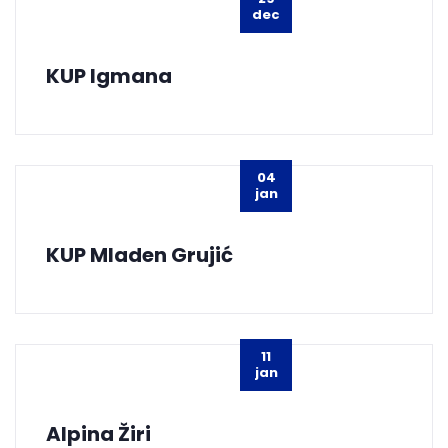
dec
KUP Igmana
04
jan
KUP Mladen Grujić
11
jan
Alpina Žiri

^^^^^^^^^^^^^^^^

--- Prompt ---
The listing must be returned in full and exactly, apart from its pictures.

--- Output of the task ---
dec
KUP Igmana
04
jan
KUP Mladen Grujić
11
jan
Alpina Žiri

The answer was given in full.